My question is: does any of these statements hold?:

  • all eigenvalues of a nonnegative (not necessarily irreducible) matrix are a $n$-th complex root of some real number for some $n \in \mathbb{N}$
  • all leading eigenvalues of a nonnegative matrix are a $n$-th complex root of some real number for some $n \in \mathbb{N}$

If my knowledge is correct, the second statement should hold (because of any nonnegative matrix can be decomposed to a triangular block matrix with irreducible diagonal blocks). But I have no idea, if the first statement holds, and if so, why. Moreover, if the matrix is a nonnegative integer matrix, does it somehow simplify it's spectral properties?

I am interested in the problem because I am trying out to analyze a behavior of solutions of certain linear systems of recurrences, and any of these properties would significantly simplify the analysis.

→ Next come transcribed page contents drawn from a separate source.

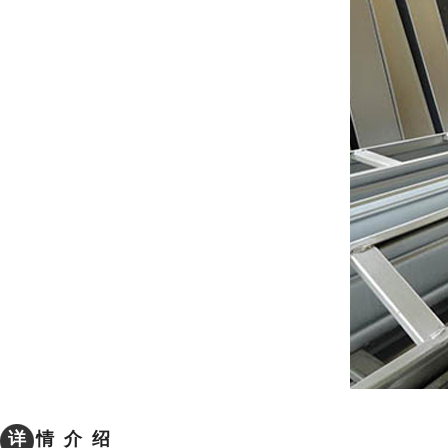
详
情 介 绍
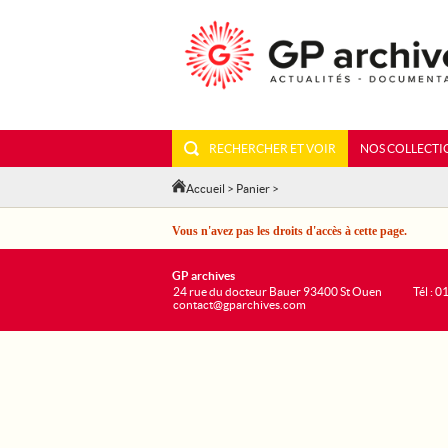
RECHERCHER ET VOIR
NOS COLLECTI
Accueil
>
Panier
>
Vous n'avez pas les droits d'accès à cette page.
GP archives
24 rue du docteur Bauer 93400 St Ouen
Tél : 0
contact@gparchives.com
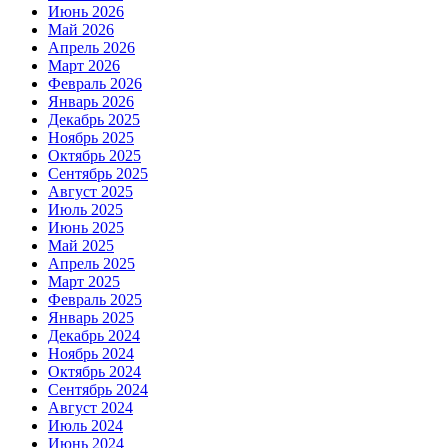
Июнь 2026
Май 2026
Апрель 2026
Март 2026
Февраль 2026
Январь 2026
Декабрь 2025
Ноябрь 2025
Октябрь 2025
Сентябрь 2025
Август 2025
Июль 2025
Июнь 2025
Май 2025
Апрель 2025
Март 2025
Февраль 2025
Январь 2025
Декабрь 2024
Ноябрь 2024
Октябрь 2024
Сентябрь 2024
Август 2024
Июль 2024
Июнь 2024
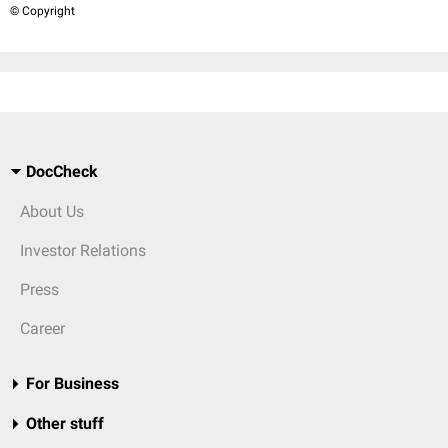
© Copyright
DocCheck
About Us
Investor Relations
Press
Career
For Business
Other stuff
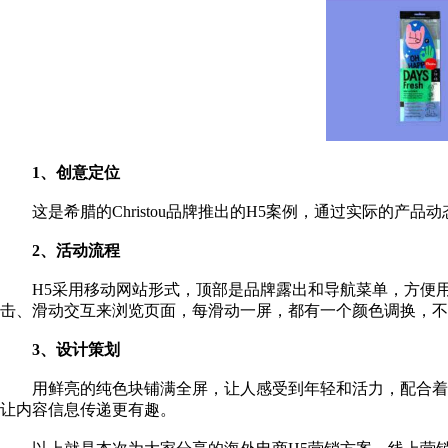
1、创意定位
这是希腊的
Christou品牌推出的H5案例，通过实际的
2、活动流程
H5采用移动网站形式，顶部是品牌露出和导航菜单，方便
击、滑动交互来浏览页面，每滑动一屏，都有一个颜色调换，不
3、设计策划
用鲜亮的纯色块铺满全屏，让人感受到年轻和活力，配合着
让内容信息传递更有趣。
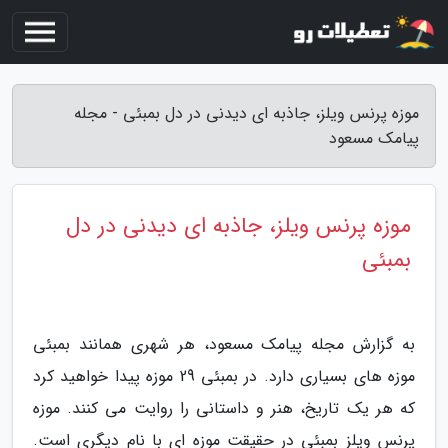
موزه پرنس ویلز، جاذبه ای دیدنی در دل بمبئی - مجله
پیامک مسعود
موزه پرنس ویلز، جاذبه ای دیدنی در دل
بمبئی
به گزارش مجله پیامک مسعود، هر شهری همانند بمبئی
موزه های بسیاری دارد. در بمبئی 29 موزه پیدا خواهید کرد
که هر یک تاریخ، هنر و داستانی را روایت می کنند. موزه
پرنس ویلز بمبئی در حقیقت موزه ای با نام دیگری است.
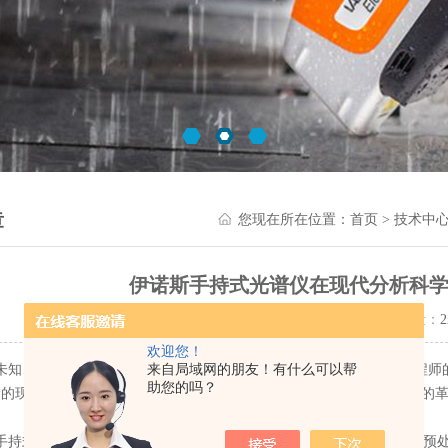
章
您现在所在位置：
首页
>
技术中
伊诺斯手持式光谱仪在现代分析科
更新时间：2024-12-09 点击量：
2
欢迎您！
来自局域网的朋友！有什么可以帮
、解析物质构成的旅程中，精准且高效的分析工具是科学家与工程师的
助您的吗？
*的现场分析能力，正成为地质勘探、材料科学、环境监测等多个领域的
式光谱仪采用了先进的X射线荧光（XRF）技术，能够在无需样品预处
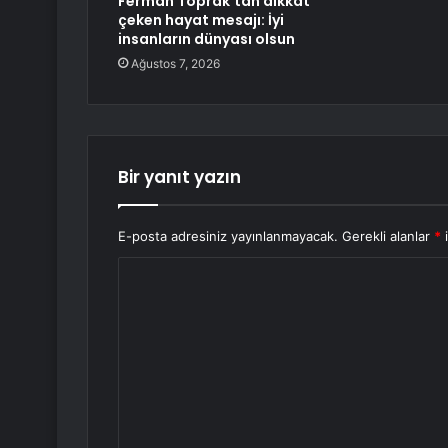
Ferman Toprak’tan dikkat
çeken hayat mesajı: İyi
insanların dünyası olsun
Ağustos 7, 2026
Bir yanıt yazın
E-posta adresiniz yayınlanmayacak.
Gerekli alanlar
*
i
Y
o
r
u
m
*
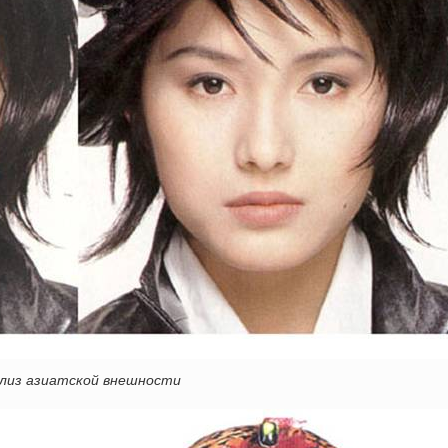
лиз азиатской внешности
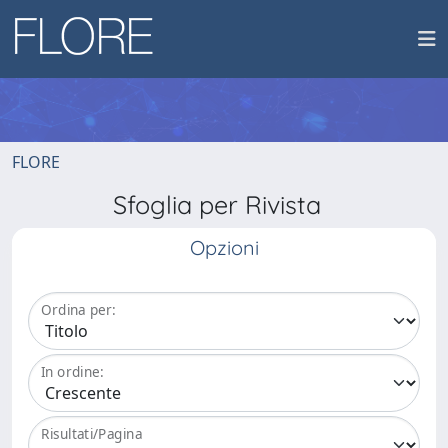
FLORE
Sfoglia per Rivista
Opzioni
Ordina per:
In ordine:
Risultati/Pagina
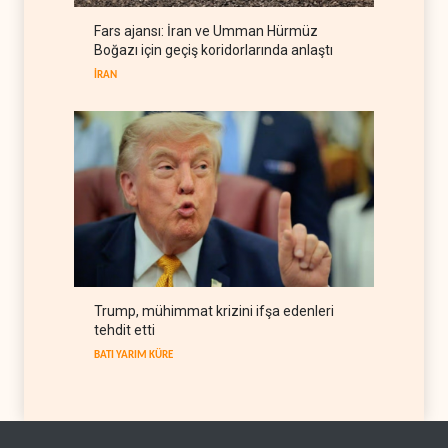
Fars ajansı: İran ve Umman Hürmüz
BM yetkilisinden İsrail'e gizli
Boğazı için geçiş koridorlarında anlaştı
belge akışı
İRAN
BATI YARIM KÜRE
06 Ağustos 2026
Trump, mühimmat krizini ifşa edenleri
tehdit etti
BATI YARIM KÜRE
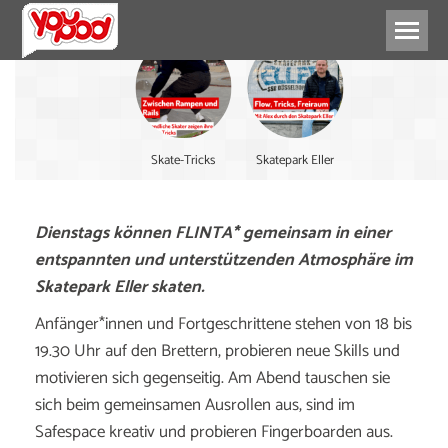
Skate-Tricks
Skatepark Eller
Dienstags können FLINTA* gemeinsam in einer
entspannten und unterstützenden Atmosphäre im
Skatepark Eller skaten.
Anfänger*innen und Fortgeschrittene stehen von 18 bis
19.30 Uhr auf den Brettern, probieren neue Skills und
motivieren sich gegenseitig. Am Abend tauschen sie
sich beim gemeinsamen Ausrollen aus, sind im
Safespace kreativ und probieren Fingerboarden aus.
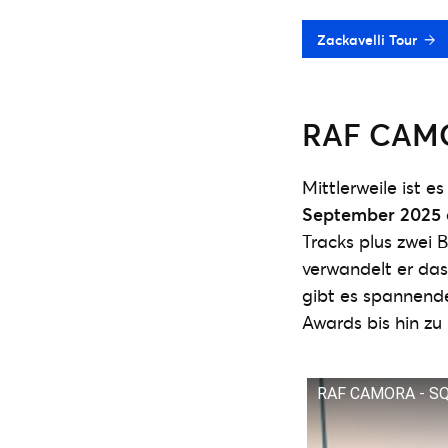
Zackavelli Tour
RAF CAM
Mittlerweile ist e
September 2025
Tracks plus zwei 
verwandelt er das
gibt es spannende
Awards bis hin zu 
RAF CAMORA - S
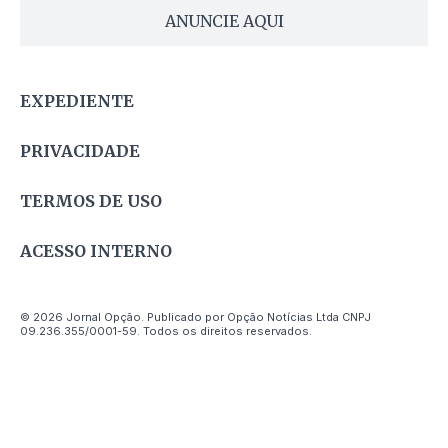
ANUNCIE AQUI
EXPEDIENTE
PRIVACIDADE
TERMOS DE USO
ACESSO INTERNO
© 2026 Jornal Opção. Publicado por Opção Notícias Ltda CNPJ
09.236.355/0001-59. Todos os direitos reservados.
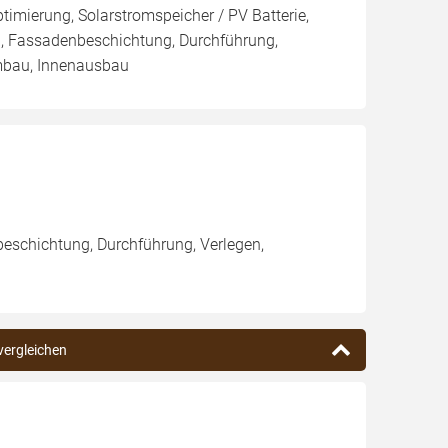
imierung, Solarstromspeicher / PV Batterie,
, Fassadenbeschichtung, Durchführung,
mbau, Innenausbau
eschichtung, Durchführung, Verlegen,
vergleichen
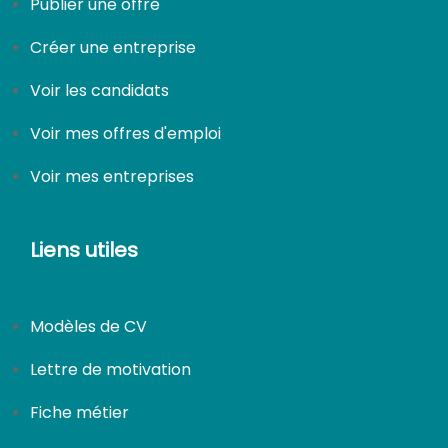
Publier une offre
Créer une entreprise
Voir les candidats
Voir mes offres d'emploi
Voir mes entreprises
Liens utiles
Modèles de CV
Lettre de motivation
Fiche métier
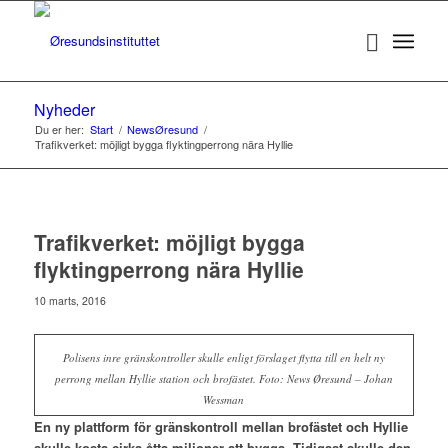
Nyheder
Du er her:
Start
/
NewsØresund
/
Trafikverket: möjligt bygga flyktingperrong nära Hyllie
Trafikverket: möjligt bygga
flyktingperrong nära Hyllie
10 marts, 2016
Polisens inre gränskontroller skulle enligt förslaget flytta till en helt ny
perrong mellan Hyllie station och brofästet. Foto: News Øresund – Johan
Wessman
En ny plattform för gränskontroll mellan brofästet och Hyllie
skulle kosta cirka åtta miljoner att bygga. Tidigast skulle den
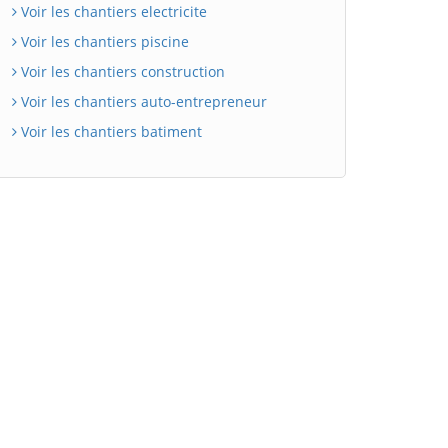
Voir les chantiers electricite
Voir les chantiers piscine
Voir les chantiers construction
Voir les chantiers auto-entrepreneur
Voir les chantiers batiment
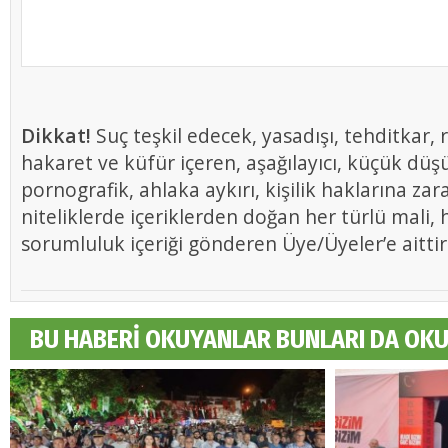
Dikkat!
Suç teşkil edecek, yasadışı, tehditkar, r
hakaret ve küfür içeren, aşağılayıcı, küçük düş
pornografik, ahlaka aykırı, kişilik haklarına zar
niteliklerde içeriklerden doğan her türlü mali, h
sorumluluk içeriği gönderen Üye/Üyeler’e aittir
BU HABERİ OKUYANLAR BUNLARI DA OK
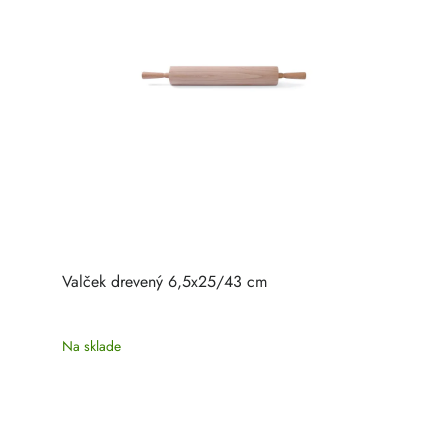
Valček drevený 6,5x25/43 cm
Na sklade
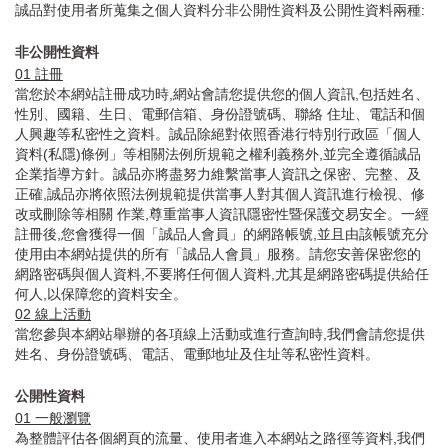
誠品對使用者所蒐集之個人資料分非公開性資料及公開性資料兩種:
非公開性資料
01
註冊
當您於本網站註冊成功時,網站會請您提供您的個人資訊,包括姓名、
性別、國籍、生日、電郵信箱、身份證號碼、聯絡 住址、電話和個
人興趣等私密性之資料。誠品除絕對依照香港行特別行政區「個人
資料(私隱)條例」等相關法例所規範之權利義務外,並完全遵循誠品
企業指導方針。誠品亦將盡努力維繫當事人資訊之保密、完整、及
正確,誠品亦將依照法例規範提供當事人對其個人資訊進行檢視、修
改或刪除等相關 作業,尊重當事人資訊隱密性暨保護交易安全。一經
註冊後,您會獲得一個「誠品人會員」的網路帳號,並且由該帳號充分
使用由本網站提供的所有「誠品人會員」服務。請您安善保密您的
網路密碼與個人資料,不要將任何個人資料,尤其是網路密碼提供給任
何人,以保障您的資料安全。
02
線上活動
當您參與本網站舉辦的各項線上活動或進行查詢時,我們會請您提供
姓名、身份證號碼、電話、電郵地址及住址等私密性資料。
公開性資料
01
一般瀏覽
為整體評估各個網頁的流量、使用者進入本網站之路徑等資料,我們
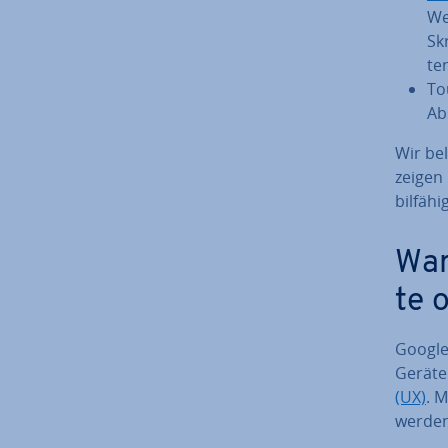
We
Sk
te
To
Abs
Wir be­
zeigen 
bil­fä­hi
War
te o
Google
Geräte
(UX)
. 
werden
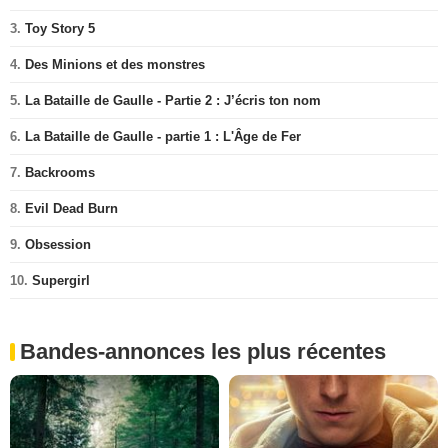
3.
Toy Story 5
4.
Des Minions et des monstres
5.
La Bataille de Gaulle - Partie 2 : J’écris ton nom
6.
La Bataille de Gaulle - partie 1 : L'Âge de Fer
7.
Backrooms
8.
Evil Dead Burn
9.
Obsession
10.
Supergirl
Bandes-annonces les plus récentes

Any ideas and references to literature would be extremely helpful. Thank you in advance.

  • $\begingroup$ An irreducible non-negative matrix has a unique positive real eigenvalue, $\rho$ say. If $\lambda$ is another eigenvalue then $\lambda \le \rho$; if equality holds then $\lambda/\rho$ is a $k$-root of unity. So some version of your second statement might be true, but I am not sure what a "leading eigenvalue" is. Your first statement is false, for example the eigenvalues of a path on $n$ vertices are of the form $2\cos(\pi r/(n+1))$ for $r=1,\ldots,n$. $\endgroup$ – Chris Godsil Jun 17 '12 at 17:13
  • $\begingroup$ @Chris. No the positive real eigenvalue need not be unique. But the maximal one is simple. $\endgroup$ – Denis Serre Jun 18 '12 at 8:17
  • $\begingroup$ A reference for the second statement: for an irreducible non-negative matrix, the eigenvalues of maximal modulus are simple and form a regular $m$-agon. In addition, the matrix has a circulant form. See my book Matrices, GTM 216, Springer-Verlag. $\endgroup$ – Denis Serre Jun 18 '12 at 8:20

The first of these is certainly false. Here's one way to see it (probably not the most elegant). The matrix $A$ given by $$ A=\begin{pmatrix} 0&0&0&1 \cr 1&0&0&1 \cr 0&1&0&1 \cr 0&0&1&1 \end{pmatrix} $$ is the companion matrix to the polynomial $\lambda^4-\lambda^3-\lambda^2-\lambda-1$.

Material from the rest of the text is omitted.